For single-region simulations the solver module is selected, instantiated and
executed in the PIMPLE loop in the new foamRun application.

For multi-region simulations the set of solver modules, one for each region, are
selected, instantiated and executed in the multi-region PIMPLE loop of new the
foamMultiRun application.

This provides a very general, flexible and extensible framework for complex
coupled problems by creating more solver modules, either by converting existing
solver applications or creating new ones.

The current set of solver modules provided are:

isothermalFluid
    Solver module for steady or transient turbulent flow of compressible
    isothermal fluids with optional mesh motion and mesh topology changes.

    Created from the rhoSimpleFoam, rhoPimpleFoam and buoyantFoam solvers but
    without the energy equation, hence isothermal.  The buoyant pressure
    formulation corresponding to the buoyantFoam solver is selected
    automatically by the presence of the p_rgh pressure field in the start-time
    directory.

fluid
    Solver module for steady or transient turbulent flow of compressible fluids
    with heat-transfer for HVAC and similar applications, with optional
    mesh motion and mesh topology changes.

    Derived from the isothermalFluid solver module with the addition of the
    energy equation from the rhoSimpleFoam, rhoPimpleFoam and buoyantFoam
    solvers, thus providing the equivalent functionality of these three solvers.

multicomponentFluid
    Solver module for steady or transient turbulent flow of compressible
    reacting fluids with optional mesh motion and mesh topology changes.

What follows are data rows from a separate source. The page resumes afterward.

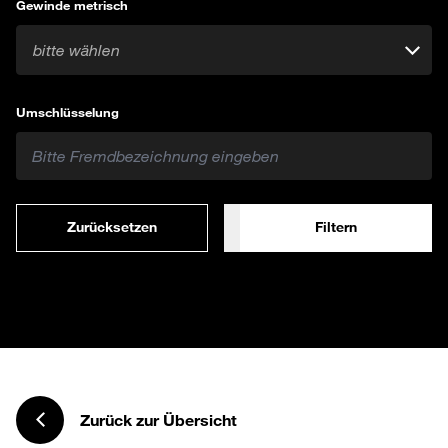
Gewinde metrisch
bitte wählen
Umschlüsselung
Zurücksetzen
Filtern
Zurück zur Übersicht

    Derived from the isothermalFluid solver module with the addition of
    multicomponent thermophysical properties energy and specie mass-fraction
    equations from the reactingFoam solver, thus providing the equivalent
    functionality in reactingFoam and buoyantReactingFoam.  Chemical reactions
    and/or combustion modelling may be optionally selected to simulate reacting
    systems including fires, explosions etc.

solid
    Solver module for turbulent flow of compressible fluids for conjugate heat
    transfer, HVAC and similar applications, with optional mesh motion and mesh
    topology changes.

    The solid solver module may be selected in solid regions of a CHT case, with
    either the fluid or multicomponentFluid solver module in the fluid regions
    and executed with foamMultiRun to provide functionality equivalent
    chtMultiRegionFoam but in a flexible and extensible framework for future
    extension to more complex coupled problems.

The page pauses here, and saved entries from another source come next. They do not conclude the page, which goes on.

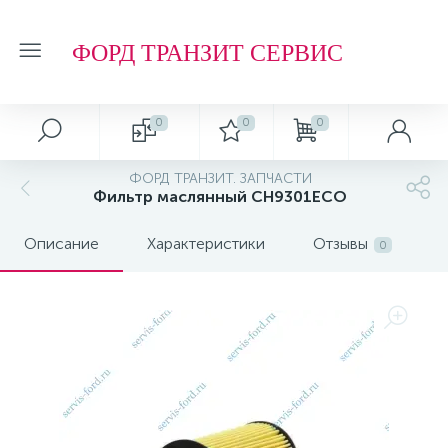
ФОРД ТРАНЗИТ СЕРВИС
0
0
0
ФОРД ТРАНЗИТ. ЗАПЧАСТИ
Фильтр маслянный CH9301ECO
Описание
Характеристики
Отзывы
0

All the usual fvModels, fvConstraints, functionObjects etc. are available with
these solver modules to support simulations including body-forces, local sources,
Lagrangian clouds, liquid films etc. etc.

Converting compressibleInterFoam and multiphaseEulerFoam into solver modules
would provide a significant enhancement to the CHT capability and incompressible
solvers like pimpleFoam run in conjunction with solidDisplacementFoam in
foamMultiRun would be useful for a range of FSI problems.  Many other
combinations of existing solvers converted into solver modules could prove
useful for a very wide range of complex combined physics simulations.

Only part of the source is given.